What binds the gunmen is that all are or were Fatah. Hamas and Jihad militias exist in Nablus but are not involved in wars of turf and power. They are underground and save their arms for the Israelis. "They are disciplined and organised. Their base is the middle-class. Fatah's base is the poor," says an aide to the ex-mayor.
For this reason Shakaa believes the PA could reverse the drift in Nablus. It is a matter of will. "Yasser Arafat could change the situation. He could give specific orders. And were he allowed to come to Nablus his presence would rally most of the Fatah militias behind him and isolate the few who are opposed to him. But he won't act as long as he is under siege. He won't issue a decision. It's his way of proving his indispensability."
Short of presidential intervention, is there any other exit? "Elections are crucial for the Palestinian people," says Shakaa. "But with this chaos, in this atmosphere, how can there be democratic elections?"
It is a common view. Since the PA's Central Election Commission (CEC) began voter registration for PA elections on 4 September, only seven per cent have registered in Nablus: in certain neighbourhoods the rate is three.
One reason is the sheer difficulty of organising elections given the martial realities that rule the city. Palestinians from villages often cannot reach registration offices due to the facts of an incursion, curfew or earth blockade. Election officials cannot reach villages for want of an Israeli permit.

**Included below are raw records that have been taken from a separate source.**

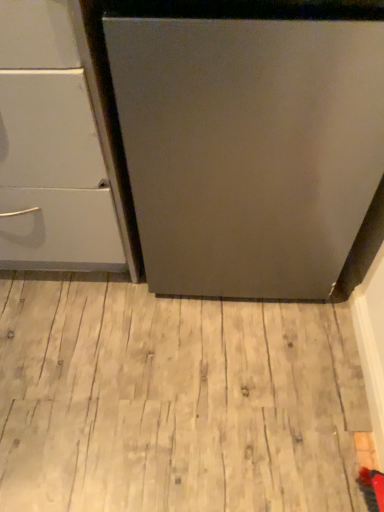 Question: Is the depth of light wood flooring at center less than that of white glossy drawer at left?

Choices:
 (A) yes
 (B) no

Answer: (B)

Question: Is light wood flooring at center completely or partially outside of white glossy drawer at left?

Choices:
 (A) no
 (B) yes

Answer: (B)

Question: Does light wood flooring at center have a greater width compared to white glossy drawer at left?

Choices:
 (A) yes
 (B) no

Answer: (A)

Question: From a real-world perspective, is light wood flooring at center below white glossy drawer at left?

Choices:
 (A) yes
 (B) no

Answer: (A)

Question: Does light wood flooring at center have a smaller size compared to white glossy drawer at left?

Choices:
 (A) no
 (B) yes

Answer: (B)

Question: Can you confirm if light wood flooring at center is thinner than white glossy drawer at left?

Choices:
 (A) yes
 (B) no

Answer: (B)

Question: Is white glossy drawer at left not inside light wood flooring at center?

Choices:
 (A) no
 (B) yes

Answer: (B)

Question: Considering the relative sizes of white glossy drawer at left and light wood flooring at center in the image provided, is white glossy drawer at left wider than light wood flooring at center?

Choices:
 (A) no
 (B) yes

Answer: (A)

Question: From a real-world perspective, is white glossy drawer at left over light wood flooring at center?

Choices:
 (A) no
 (B) yes

Answer: (B)

Question: Can you confirm if white glossy drawer at left is taller than light wood flooring at center?

Choices:
 (A) yes
 (B) no

Answer: (A)

Question: Considering the relative sizes of white glossy drawer at left and light wood flooring at center in the image provided, is white glossy drawer at left thinner than light wood flooring at center?

Choices:
 (A) no
 (B) yes

Answer: (B)

Question: Does white glossy drawer at left have a larger size compared to light wood flooring at center?

Choices:
 (A) no
 (B) yes

Answer: (B)

Question: Is light wood flooring at center taller or shorter than white glossy drawer at left?

Choices:
 (A) short
 (B) tall

Answer: (A)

But the main cause for the low Palestinian registration is a dull, enervating belief that elections either won't happen or have come too late to change anything. The apathy is "a kind of protest against the PA", says Shakaa, who will stand for parliament but "never again" for the municipality. He has not registered as a voter or candidate.
The one exception to this torpor is Hamas and a handful of Palestinian political parties or civic associations. Imams at Hamas- allied mosques are urging their congregations to get out and vote. Over the posters of martyrs that cover every wall and shop window in Nablus there is freshly daubed graffiti. "Fellow citizenship, Reform!" it reads. "If you want change you must register." The signatory is the Islamic Resistance Movement, Hamas.
It is easy to understand the zeal. Polls show Hamas running neck and neck with Fatah throughout the occupied territories. In Gaza, it is the most popular faction. In Nablus Islamist blocs control Al- Najah University and several professional associations. The Hamas leadership has already decided to contest the municipal elections and -- say Hamas sources -- are on the verge of declaring for the parliamentary ones, though perhaps as an Islamic List rather than in name.
"We see the elections as an opportunity to show the Palestinians a different model of governance," says one Hamas man. But Hamas won't contest the presidency. "In these circumstances we understand Arafat is or should be irreplaceable," he smiles.
How would Hamas do in Nablus? "It would win -- no question," says Shakaa.